• [WHAT THE TASK ASKS]: Could the data below please be reproduced word for word, without the pictures?

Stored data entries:
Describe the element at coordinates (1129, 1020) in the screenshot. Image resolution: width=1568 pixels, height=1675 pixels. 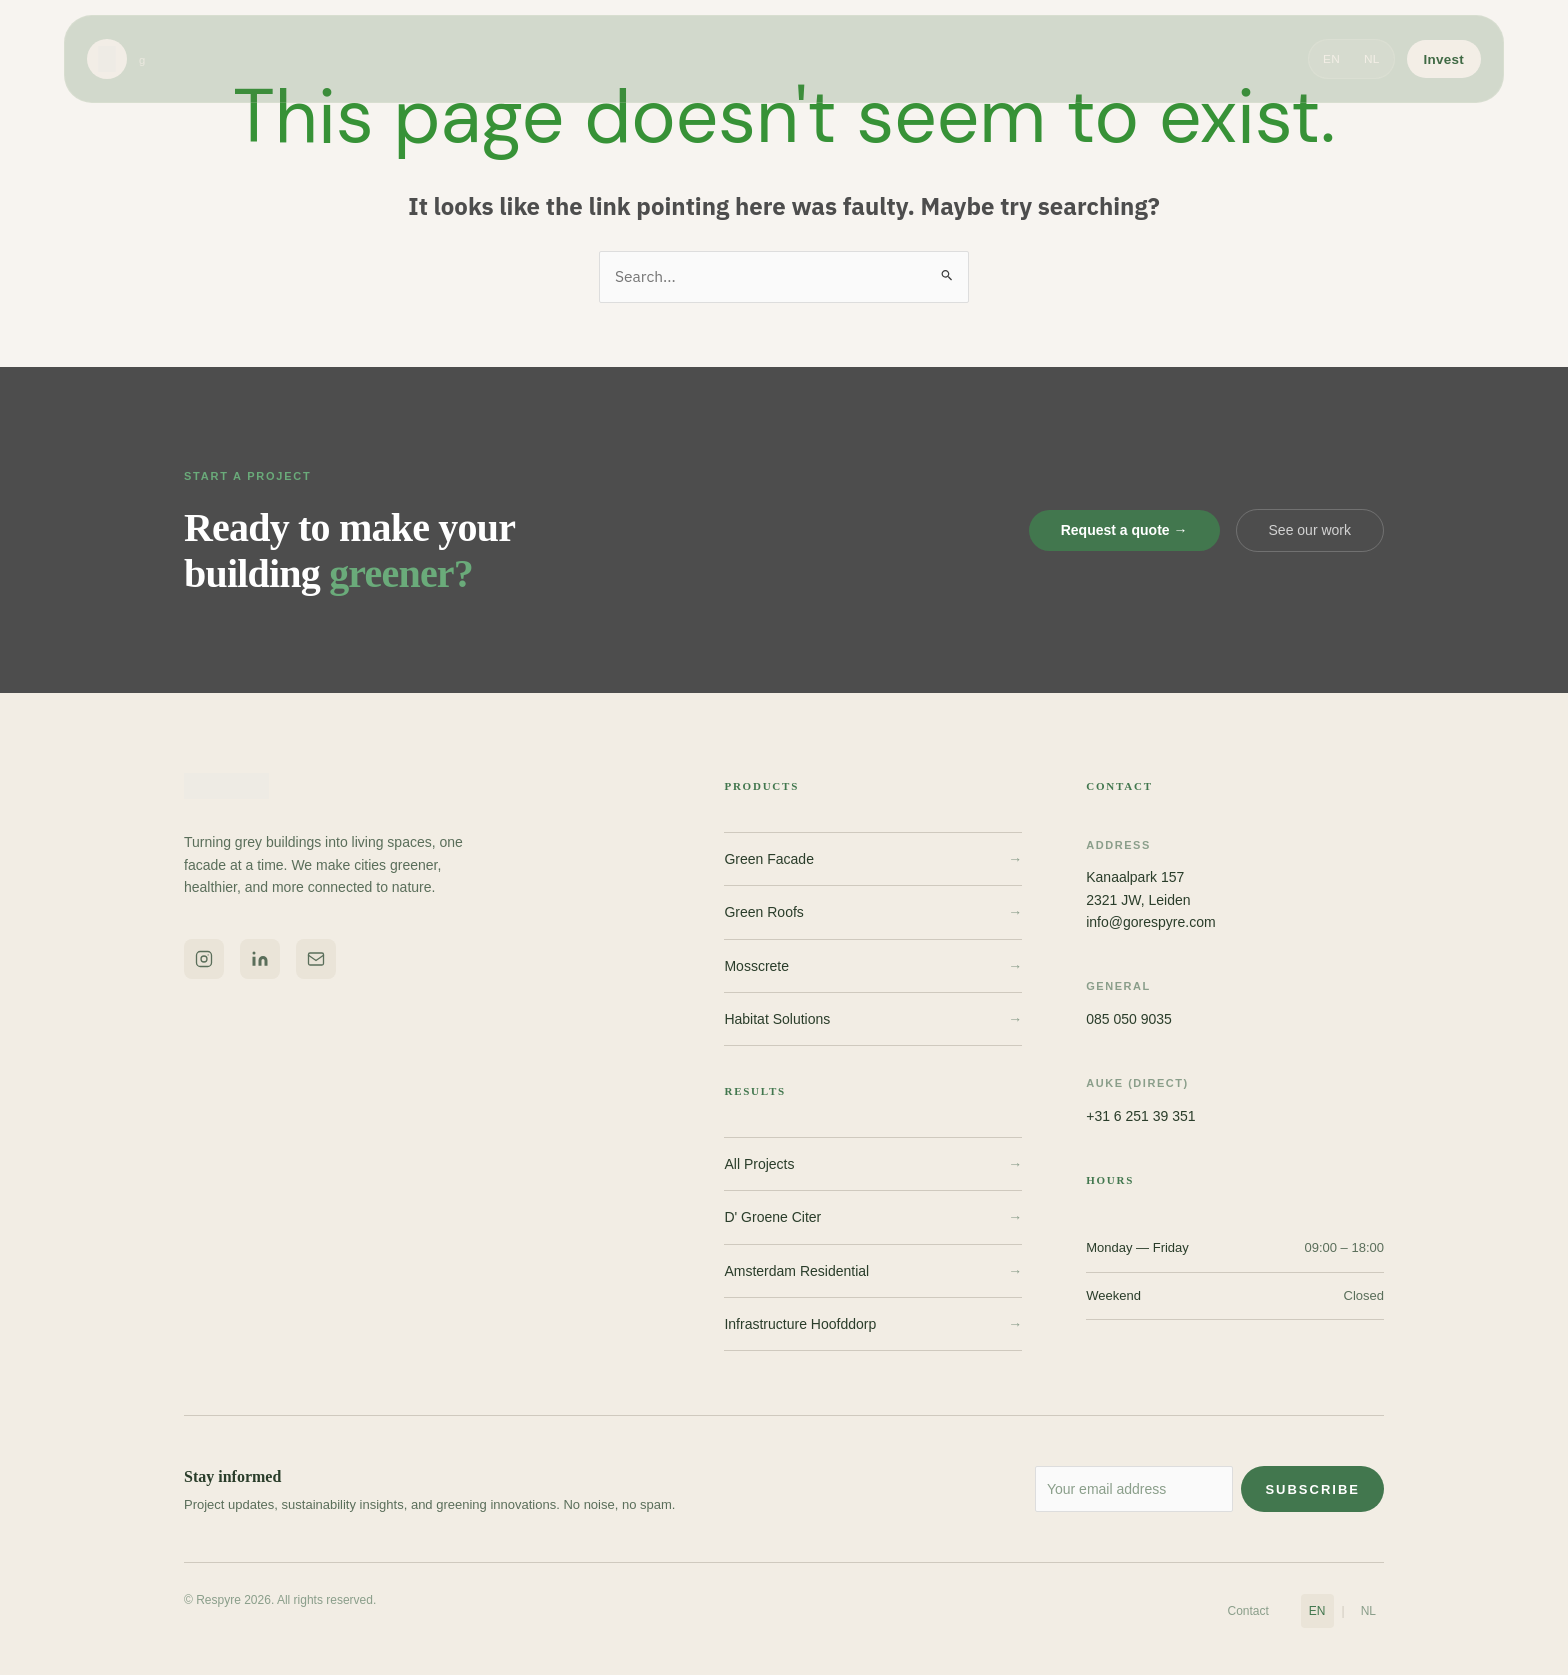
I see `085 050 9035` at that location.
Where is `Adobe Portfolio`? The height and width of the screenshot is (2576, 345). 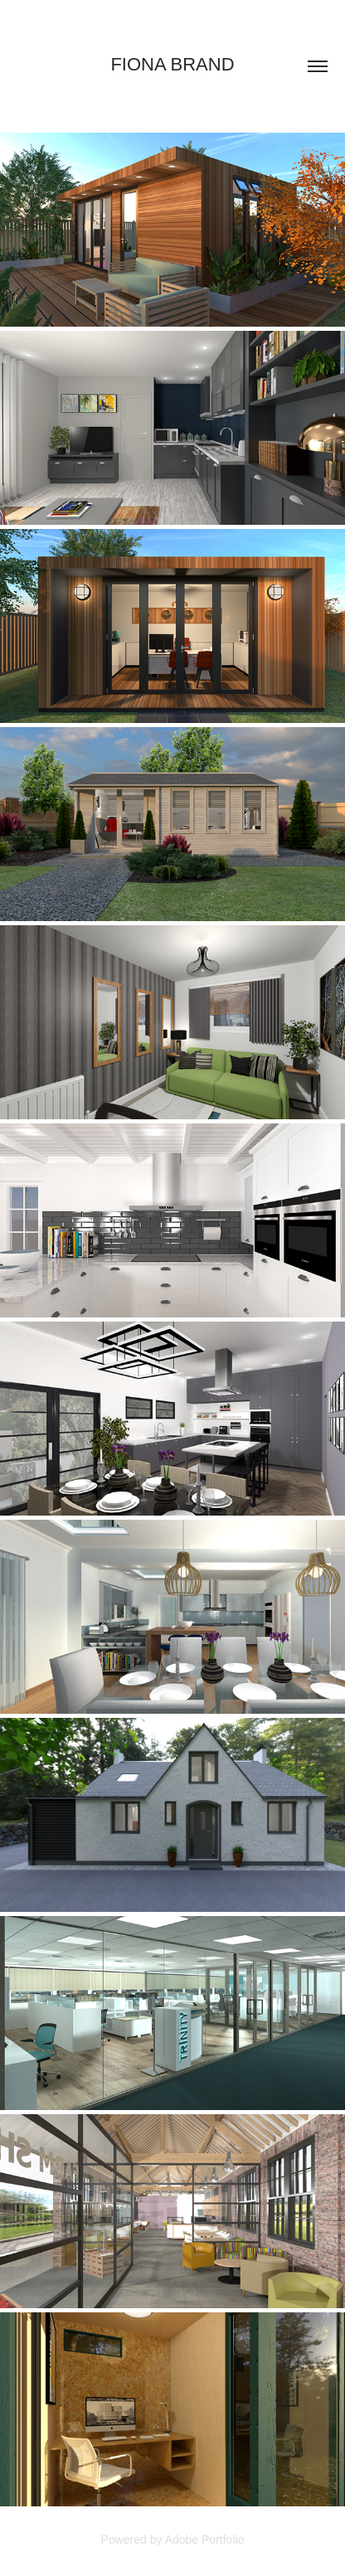
Adobe Portfolio is located at coordinates (205, 2539).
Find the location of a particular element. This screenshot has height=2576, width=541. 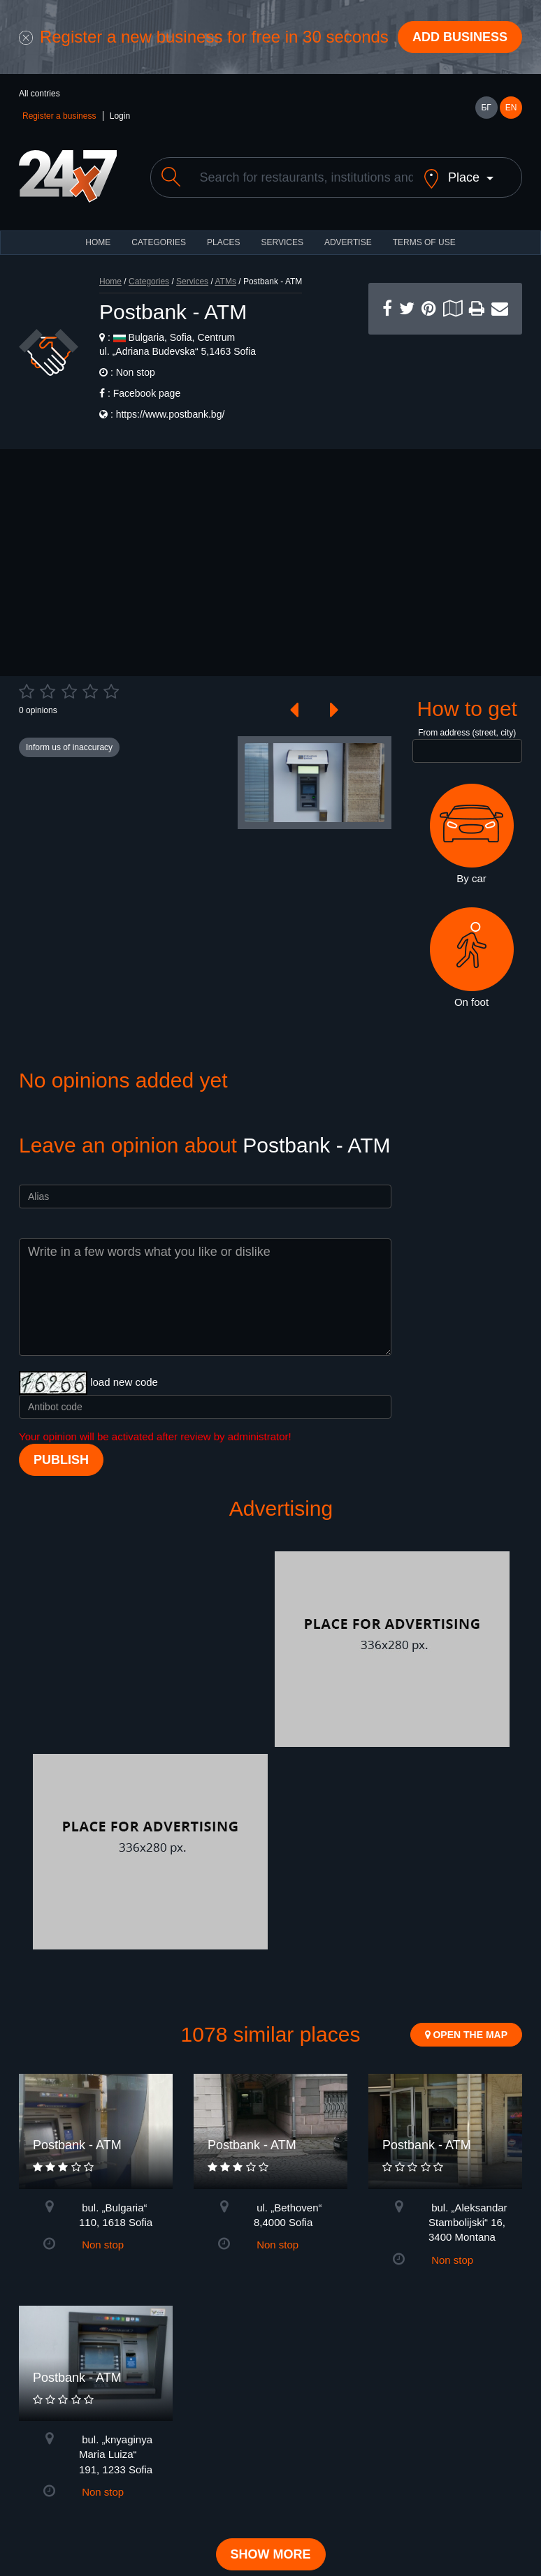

• [SOLUTION TO THIS EXERCISE]:
Describe the element at coordinates (1129, 1020) in the screenshot. Image resolution: width=1568 pixels, height=1675 pixels. 
I see `085 050 9035` at that location.
Where is `Adobe Portfolio`? The height and width of the screenshot is (2576, 345). 
Adobe Portfolio is located at coordinates (205, 2539).
Find the location of a particular element. This screenshot has height=2576, width=541. 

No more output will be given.